If you read Part 1, you heard about web 3.0, why decentralization matters, and that the world of crypto is really for innovators and early adopters at the moment. And by that, I mean the tech is not quite user friendly at times, still has major bugs, and some of these protocols you spend all your time learning about or building up a corpus of profiles and data on could go away. Think back to failed tech like laser disks, HD DVD, or even somewhat successful technology that died off rapidly, like the Virtual Boy.  Anyone that bought these did not get much use out of them before they faded away into obsolescence. And not just the monetary cost, think of all the people that spent days, weeks, or months perfecting the special Palm Pilot strokes that will never again be useful (include me in that category).

Palm Pilot Alphabet

That is the cost of jumping on the tech bandwagon early. But there is also the potential reward if that technology does hit mainstream.

I believe Blockchain Technology is going to reach massive levels of adoption across a multitude of industries. But how can people other than software engineers start learning and using crypto services?

Early Adopters Start Here!

So you want to use web 3.0, but you are not sure where to start? Let me point you in some good directions, but know that this technology is still early in the game. In order to start using these dApps, it may take a few steps, but you will be rewarded with a taste of the decentralized and secure future.

The best resource I have found for dApps is the website app.co that attempts to curate every decentralized app on any protocol’s platform.

Protocols: How to get started

  • IPFS – A distributed file system that seeks to connect all computing devices with the same system of files. (Via Medium)

Getting Started: If you have never run commands from a shell (Terminal on the Mac, or PowerShell on Windows) then I recommend you shy away from the apps that require IPFS. Some of them may use several file systems, in which case you will be fine.

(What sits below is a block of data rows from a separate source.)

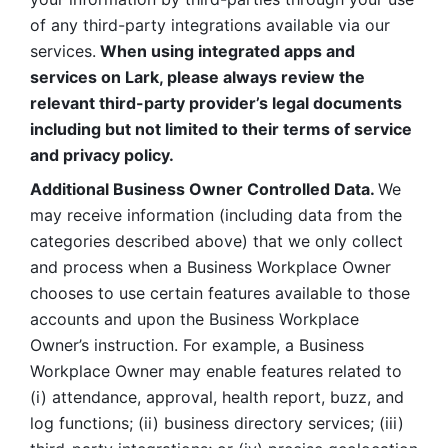
of any third-party integrations available via our 
services.
 When using integrated apps and 
services on Lark, please always review the 
relevant third-party provider’s legal documents 
including but not limited to their terms of service 
and privacy policy.
Additional Business Owner Controlled Data. 
We 
may receive information (including data from the 
categories described above) that we only collect 
and process when a Business Workplace Owner 
chooses to use certain features available to those 
accounts and upon the Business Workplace 
Owner’s instruction. For example, a Business 
Workplace Owner may enable features related to 
(i) attendance, approval, health report, buzz, and 
log functions; (ii) business directory services; (iii)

Follow these instructions if you dare.

  • Ethereum – A platform in which you can write programs that are uncensorable and impossible to modify, and these programs can send a receive money natively. This allows for building financial applications that have no central authority. (Via Reddit)

Getting Started: Using this platform is much easier, but there are more options to choose from. The most user friendly option in my opinion is to use Ethereum dApps is to install the MetaMask browser plugin. These instructions on medium should get you up and running with MetaMask. Once you have installed it, go back to the app.co site and pick an Ethereum dApp from the list to try out.

  • Blockstack – A new internet for decentralized apps where users own their data. Blockstack’s platform helps entrepreneurs and engineers build these apps and deliver better end-user experiences. (Via Blockstack)

Getting Started: Since this is my favorite project, I wrote a whole post about getting started with it. Like Ethereum’s Meta Mask, you will need to download the Blockstack Browser, which adds web 3.0 functionality to your current browser. You will also need to buy an id using Bitcoin, but soon that process will be simplified. If you want those step by step instructions, check them out here.

Good Today, Better Tomorrow

The first time I used IPFS, I was hooked on web 3.0. A decentralized and encrypted internet seems like the next logical step in the evolution the web. With the above protocols you can begin to engage with this new internet, and you too may see the potential that exists.

You really can start using many of these dApps as substitutes for current solutions, but some can still be clunky, with rough edges and confusing user experiences. The polish of these apps will come last, once the hard problems have been solved.